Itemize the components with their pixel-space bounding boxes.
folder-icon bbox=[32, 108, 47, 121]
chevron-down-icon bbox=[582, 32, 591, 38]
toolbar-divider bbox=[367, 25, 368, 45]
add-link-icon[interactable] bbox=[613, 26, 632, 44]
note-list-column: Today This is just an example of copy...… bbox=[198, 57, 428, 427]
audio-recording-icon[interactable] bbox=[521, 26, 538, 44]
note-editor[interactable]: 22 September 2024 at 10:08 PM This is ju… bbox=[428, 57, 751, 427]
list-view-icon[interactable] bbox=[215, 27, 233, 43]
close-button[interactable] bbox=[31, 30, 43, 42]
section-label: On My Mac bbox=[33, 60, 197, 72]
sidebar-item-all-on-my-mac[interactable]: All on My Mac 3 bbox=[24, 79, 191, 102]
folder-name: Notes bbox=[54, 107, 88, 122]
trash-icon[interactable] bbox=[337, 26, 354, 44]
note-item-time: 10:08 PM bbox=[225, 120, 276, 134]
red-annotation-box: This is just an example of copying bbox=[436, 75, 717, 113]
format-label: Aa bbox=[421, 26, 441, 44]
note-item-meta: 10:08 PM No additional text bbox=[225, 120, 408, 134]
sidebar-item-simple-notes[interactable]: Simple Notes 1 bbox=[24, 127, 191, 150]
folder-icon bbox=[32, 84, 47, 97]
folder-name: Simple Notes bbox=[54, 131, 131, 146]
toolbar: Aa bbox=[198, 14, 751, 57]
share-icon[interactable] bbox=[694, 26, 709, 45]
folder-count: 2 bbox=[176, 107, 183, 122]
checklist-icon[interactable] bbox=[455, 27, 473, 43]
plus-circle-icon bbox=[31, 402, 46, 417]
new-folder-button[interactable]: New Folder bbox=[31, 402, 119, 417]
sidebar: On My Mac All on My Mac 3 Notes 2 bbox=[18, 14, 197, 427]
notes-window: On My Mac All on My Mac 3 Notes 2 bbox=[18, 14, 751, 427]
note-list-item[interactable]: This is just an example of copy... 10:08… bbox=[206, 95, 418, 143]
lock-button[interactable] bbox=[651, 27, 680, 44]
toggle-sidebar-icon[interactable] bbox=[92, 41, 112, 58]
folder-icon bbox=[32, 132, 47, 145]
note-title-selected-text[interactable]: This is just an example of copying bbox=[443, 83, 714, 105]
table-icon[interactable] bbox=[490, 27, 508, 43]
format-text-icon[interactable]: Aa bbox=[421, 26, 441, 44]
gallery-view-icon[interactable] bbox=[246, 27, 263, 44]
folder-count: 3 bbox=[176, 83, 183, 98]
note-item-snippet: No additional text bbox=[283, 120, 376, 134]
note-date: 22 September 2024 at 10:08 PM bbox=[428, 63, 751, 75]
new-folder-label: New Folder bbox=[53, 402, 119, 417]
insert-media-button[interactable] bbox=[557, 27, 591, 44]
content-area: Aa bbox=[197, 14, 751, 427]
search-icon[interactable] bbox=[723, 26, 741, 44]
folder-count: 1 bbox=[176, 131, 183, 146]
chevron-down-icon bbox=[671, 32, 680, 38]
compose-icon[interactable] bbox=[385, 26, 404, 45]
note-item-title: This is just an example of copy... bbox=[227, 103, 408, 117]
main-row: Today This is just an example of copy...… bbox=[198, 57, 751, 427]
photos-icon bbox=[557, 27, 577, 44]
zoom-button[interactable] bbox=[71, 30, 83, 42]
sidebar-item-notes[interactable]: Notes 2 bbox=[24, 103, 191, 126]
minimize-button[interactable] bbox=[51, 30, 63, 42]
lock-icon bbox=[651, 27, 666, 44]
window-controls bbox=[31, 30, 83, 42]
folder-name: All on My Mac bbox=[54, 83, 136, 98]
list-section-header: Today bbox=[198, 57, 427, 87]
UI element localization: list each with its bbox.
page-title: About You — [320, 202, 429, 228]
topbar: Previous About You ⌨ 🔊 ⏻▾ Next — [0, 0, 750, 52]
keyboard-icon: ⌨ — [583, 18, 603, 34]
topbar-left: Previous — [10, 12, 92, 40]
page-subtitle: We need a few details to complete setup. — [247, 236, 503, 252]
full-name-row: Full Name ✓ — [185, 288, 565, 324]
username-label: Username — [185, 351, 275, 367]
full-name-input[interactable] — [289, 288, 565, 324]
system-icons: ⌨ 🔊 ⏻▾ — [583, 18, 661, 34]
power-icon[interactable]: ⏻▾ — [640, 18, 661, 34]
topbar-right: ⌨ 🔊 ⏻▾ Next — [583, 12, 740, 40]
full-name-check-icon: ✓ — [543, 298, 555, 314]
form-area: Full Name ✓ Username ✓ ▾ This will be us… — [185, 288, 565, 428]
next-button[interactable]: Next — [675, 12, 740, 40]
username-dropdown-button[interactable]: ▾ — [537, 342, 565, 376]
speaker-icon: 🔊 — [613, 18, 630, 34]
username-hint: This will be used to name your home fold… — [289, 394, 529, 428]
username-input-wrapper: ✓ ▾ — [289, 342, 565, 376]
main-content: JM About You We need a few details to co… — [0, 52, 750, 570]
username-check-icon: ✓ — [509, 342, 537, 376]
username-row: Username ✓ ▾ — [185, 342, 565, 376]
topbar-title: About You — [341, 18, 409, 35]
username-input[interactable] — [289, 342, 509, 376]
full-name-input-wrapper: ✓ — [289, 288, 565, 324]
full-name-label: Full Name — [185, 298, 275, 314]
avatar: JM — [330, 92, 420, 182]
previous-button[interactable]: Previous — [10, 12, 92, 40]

===

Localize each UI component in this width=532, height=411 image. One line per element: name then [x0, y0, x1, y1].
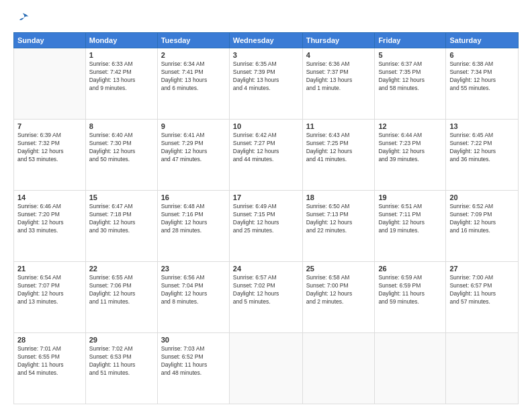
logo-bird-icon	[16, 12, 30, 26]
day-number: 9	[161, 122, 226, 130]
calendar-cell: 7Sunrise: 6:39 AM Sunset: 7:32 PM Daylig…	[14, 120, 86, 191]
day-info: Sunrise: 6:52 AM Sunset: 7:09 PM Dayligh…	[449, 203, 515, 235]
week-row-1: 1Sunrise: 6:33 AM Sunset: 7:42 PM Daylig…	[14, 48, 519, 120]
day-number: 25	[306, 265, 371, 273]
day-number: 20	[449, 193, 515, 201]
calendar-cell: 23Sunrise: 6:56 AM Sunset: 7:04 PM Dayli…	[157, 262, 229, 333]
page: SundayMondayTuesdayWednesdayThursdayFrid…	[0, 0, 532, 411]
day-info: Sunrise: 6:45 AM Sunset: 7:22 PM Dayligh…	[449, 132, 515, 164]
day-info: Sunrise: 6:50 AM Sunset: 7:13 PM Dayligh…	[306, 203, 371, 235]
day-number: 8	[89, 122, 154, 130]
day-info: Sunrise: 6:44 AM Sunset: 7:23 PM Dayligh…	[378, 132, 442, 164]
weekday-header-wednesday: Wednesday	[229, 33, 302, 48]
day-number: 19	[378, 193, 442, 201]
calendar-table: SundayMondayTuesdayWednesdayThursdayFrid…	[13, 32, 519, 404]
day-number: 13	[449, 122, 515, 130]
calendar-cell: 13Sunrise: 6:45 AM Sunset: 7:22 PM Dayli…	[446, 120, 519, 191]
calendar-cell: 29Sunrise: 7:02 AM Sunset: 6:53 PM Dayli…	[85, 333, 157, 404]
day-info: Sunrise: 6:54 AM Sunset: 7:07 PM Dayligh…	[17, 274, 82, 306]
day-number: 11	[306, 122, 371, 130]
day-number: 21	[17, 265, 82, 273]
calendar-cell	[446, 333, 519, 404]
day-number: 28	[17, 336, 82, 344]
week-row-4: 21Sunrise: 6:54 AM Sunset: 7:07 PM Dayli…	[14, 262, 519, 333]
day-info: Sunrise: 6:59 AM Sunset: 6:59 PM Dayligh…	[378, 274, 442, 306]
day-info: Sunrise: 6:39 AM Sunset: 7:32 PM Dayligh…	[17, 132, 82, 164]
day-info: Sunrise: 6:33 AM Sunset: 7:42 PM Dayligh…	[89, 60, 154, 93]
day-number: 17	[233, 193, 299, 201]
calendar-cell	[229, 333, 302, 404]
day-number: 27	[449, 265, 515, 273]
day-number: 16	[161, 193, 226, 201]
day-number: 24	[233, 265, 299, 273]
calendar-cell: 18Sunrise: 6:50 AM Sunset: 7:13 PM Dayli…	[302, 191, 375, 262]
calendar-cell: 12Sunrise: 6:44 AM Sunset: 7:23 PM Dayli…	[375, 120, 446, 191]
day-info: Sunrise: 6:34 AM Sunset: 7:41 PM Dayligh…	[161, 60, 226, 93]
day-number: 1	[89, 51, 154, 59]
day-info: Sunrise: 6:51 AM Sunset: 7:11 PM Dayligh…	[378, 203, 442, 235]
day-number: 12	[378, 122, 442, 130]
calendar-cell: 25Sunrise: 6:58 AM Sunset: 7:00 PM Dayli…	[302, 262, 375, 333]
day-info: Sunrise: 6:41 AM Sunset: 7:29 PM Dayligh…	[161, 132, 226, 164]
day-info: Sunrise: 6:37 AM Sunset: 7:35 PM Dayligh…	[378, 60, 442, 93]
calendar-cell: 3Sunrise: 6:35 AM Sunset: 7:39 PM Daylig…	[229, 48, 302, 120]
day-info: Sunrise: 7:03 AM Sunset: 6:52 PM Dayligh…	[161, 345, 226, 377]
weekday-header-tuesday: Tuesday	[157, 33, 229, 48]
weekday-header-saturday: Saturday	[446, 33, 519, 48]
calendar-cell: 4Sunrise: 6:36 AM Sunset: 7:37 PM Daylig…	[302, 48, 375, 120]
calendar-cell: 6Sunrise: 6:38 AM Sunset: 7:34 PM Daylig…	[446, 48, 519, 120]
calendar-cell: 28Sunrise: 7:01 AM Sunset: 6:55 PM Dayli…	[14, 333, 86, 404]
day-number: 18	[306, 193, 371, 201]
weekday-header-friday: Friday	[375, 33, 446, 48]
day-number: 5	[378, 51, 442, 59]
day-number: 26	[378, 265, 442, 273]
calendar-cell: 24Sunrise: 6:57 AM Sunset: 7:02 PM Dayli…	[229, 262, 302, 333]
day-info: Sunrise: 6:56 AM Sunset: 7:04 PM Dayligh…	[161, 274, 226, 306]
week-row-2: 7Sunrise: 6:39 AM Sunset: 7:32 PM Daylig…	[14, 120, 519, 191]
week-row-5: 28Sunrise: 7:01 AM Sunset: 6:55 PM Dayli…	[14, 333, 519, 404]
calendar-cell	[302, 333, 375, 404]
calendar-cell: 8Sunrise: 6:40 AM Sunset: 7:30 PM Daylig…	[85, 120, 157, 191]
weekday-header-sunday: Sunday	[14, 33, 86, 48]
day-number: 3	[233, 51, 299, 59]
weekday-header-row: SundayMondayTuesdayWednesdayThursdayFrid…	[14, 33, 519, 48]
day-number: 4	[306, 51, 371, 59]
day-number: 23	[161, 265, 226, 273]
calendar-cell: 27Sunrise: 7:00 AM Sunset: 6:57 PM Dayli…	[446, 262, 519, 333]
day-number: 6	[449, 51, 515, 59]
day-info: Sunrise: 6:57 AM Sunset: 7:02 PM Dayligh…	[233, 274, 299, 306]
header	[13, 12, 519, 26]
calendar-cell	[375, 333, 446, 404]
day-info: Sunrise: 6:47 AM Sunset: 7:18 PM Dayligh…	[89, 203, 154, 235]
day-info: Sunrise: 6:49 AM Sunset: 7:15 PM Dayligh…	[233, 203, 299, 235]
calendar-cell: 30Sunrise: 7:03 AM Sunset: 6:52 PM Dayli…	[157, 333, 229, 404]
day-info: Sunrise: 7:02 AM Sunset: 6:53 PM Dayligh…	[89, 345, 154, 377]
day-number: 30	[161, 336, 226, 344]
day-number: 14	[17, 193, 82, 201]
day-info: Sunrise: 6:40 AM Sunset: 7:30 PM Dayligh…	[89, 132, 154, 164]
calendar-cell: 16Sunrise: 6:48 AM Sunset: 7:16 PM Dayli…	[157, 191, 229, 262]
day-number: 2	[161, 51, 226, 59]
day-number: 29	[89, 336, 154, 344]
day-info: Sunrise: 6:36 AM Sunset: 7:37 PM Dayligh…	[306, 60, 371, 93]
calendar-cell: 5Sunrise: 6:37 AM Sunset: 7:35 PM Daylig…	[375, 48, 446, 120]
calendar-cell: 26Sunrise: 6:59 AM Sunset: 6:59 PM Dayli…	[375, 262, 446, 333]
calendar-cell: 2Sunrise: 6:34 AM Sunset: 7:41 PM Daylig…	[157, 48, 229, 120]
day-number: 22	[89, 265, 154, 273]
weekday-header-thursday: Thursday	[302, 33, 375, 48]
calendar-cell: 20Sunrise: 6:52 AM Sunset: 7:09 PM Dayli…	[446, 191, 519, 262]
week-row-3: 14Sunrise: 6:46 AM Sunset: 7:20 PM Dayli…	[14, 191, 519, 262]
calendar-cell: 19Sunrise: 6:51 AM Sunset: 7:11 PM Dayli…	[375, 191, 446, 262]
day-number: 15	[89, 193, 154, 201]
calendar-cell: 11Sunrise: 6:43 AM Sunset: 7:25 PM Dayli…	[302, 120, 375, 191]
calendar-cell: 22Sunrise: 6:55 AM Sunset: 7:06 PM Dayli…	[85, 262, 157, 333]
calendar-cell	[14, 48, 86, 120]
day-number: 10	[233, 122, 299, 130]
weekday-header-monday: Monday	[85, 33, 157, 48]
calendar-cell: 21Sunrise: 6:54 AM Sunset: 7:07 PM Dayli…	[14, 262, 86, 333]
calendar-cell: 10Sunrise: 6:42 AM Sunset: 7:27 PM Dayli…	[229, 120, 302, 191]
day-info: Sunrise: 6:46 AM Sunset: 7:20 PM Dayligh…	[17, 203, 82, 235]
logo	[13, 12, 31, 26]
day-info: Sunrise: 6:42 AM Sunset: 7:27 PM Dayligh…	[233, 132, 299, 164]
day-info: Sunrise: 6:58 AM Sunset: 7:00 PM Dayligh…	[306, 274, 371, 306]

===

**EXERCISE PROMPT**
The answer must consist of every line above that contains the word "toolbar".

**OUTPUT OF THE EXERCISE**
toolbar-divider bbox=[367, 25, 368, 45]
toolbar: Aa bbox=[198, 14, 751, 57]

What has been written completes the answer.